Inside, he looked at her pointedly. “Is there a place the box wants to go?”
Her gaze focused inward as if she were again taking his flippant question seriously. Finally she said, “The bedroom?” Her cheeks turned pink the moment the words slipped from her mouth.
What the hell was her game?
He shrugged and led her to the guest bedroom. No way was he letting her use the box as an invitation into the master bedroom. “This way.” He pushed open the guest
-bedroom door and stopped short.
It wasn’t a guest bedroom anymore. Chuck had converted it into a home office. Shit. The house only had one bed—and now he had no choice but to offer it to her. “This can be the artifact’s room,” he said. Great. Now he sounded as crazy as she was, but he’d say anything to cover the fact that he was clueless about the house. “There, uh, is no guest bedroom. But you can sleep in the master bedroom. I’ll take the couch.”
She set the box in the center of the carpet without arguing that it wasn’t the bedroom that the artifact had wanted. She brushed off her hands and said, “I couldn’t possibly take your bed. The couch would be wonderful, and it’s more than I could have hoped considering I expected to sleep in the rental car.” Her smile was gracious and genuine. And, if he were being honest, it was also pretty.

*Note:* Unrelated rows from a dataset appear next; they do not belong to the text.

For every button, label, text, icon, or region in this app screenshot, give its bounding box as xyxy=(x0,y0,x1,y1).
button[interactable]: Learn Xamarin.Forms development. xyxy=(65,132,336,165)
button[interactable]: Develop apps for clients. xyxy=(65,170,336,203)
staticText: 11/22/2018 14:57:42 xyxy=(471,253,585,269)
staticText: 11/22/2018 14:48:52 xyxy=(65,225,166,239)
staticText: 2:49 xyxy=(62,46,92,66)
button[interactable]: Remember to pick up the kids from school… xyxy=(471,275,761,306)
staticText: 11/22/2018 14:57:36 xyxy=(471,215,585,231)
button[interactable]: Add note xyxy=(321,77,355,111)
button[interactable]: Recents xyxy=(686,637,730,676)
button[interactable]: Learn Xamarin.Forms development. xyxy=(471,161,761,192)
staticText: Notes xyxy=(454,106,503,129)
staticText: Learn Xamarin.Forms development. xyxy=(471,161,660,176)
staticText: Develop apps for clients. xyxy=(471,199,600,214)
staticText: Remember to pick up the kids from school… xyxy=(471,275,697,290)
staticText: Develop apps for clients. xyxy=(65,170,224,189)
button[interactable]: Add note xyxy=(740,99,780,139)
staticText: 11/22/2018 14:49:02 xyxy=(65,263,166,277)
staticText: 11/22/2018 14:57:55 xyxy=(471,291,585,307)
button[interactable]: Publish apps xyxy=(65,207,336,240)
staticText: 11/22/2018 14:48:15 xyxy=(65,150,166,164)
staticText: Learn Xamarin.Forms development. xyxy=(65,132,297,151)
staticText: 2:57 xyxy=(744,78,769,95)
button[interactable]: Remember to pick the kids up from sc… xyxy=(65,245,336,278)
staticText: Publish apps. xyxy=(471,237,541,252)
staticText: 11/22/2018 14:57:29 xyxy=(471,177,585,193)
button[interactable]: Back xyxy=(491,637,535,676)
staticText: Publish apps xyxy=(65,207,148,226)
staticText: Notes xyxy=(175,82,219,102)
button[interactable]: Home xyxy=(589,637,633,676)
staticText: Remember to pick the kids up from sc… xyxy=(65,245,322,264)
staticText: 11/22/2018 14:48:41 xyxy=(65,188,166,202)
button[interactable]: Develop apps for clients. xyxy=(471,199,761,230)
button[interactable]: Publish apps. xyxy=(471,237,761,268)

They returned to the living room, where he invited her to take a seat. “Would you like something to drink?” Too late he realized he had no idea what was on hand. “Let me check and see what’s here.”
“Thank you. I’ll call my sister.”
He stepped into the adjacent kitchen and quickly searched the fridge and cupboards, taking stock of the food situation and organization. It wouldn’t do to have him searching for the silverware in front of her. Bad enough to be caught off guard by the guest room that wasn’t a guest room anymore.
He scanned the contents of the fridge. There wasn’t much, because the police had collected all open containers and leftovers to test for the toxin orellanine. They were still awaiting the results. A six-pack of bottled beer, a tub of cream cheese, a package of bacon, and a few other items in vacuum-sealed jars were all that remained.
Shifting to the freezer, he found a frozen pizza in a sealed box. It would do for tonight.
Murmurs from the living room got his attention. Was she talking to the wooden box or her sister? He glanced at the clock. Nearly ten p.m. An hour later in Seattle, if that was where her sister was. From her tone, he guessed she was speaking with her sister, and she wasn’t happy.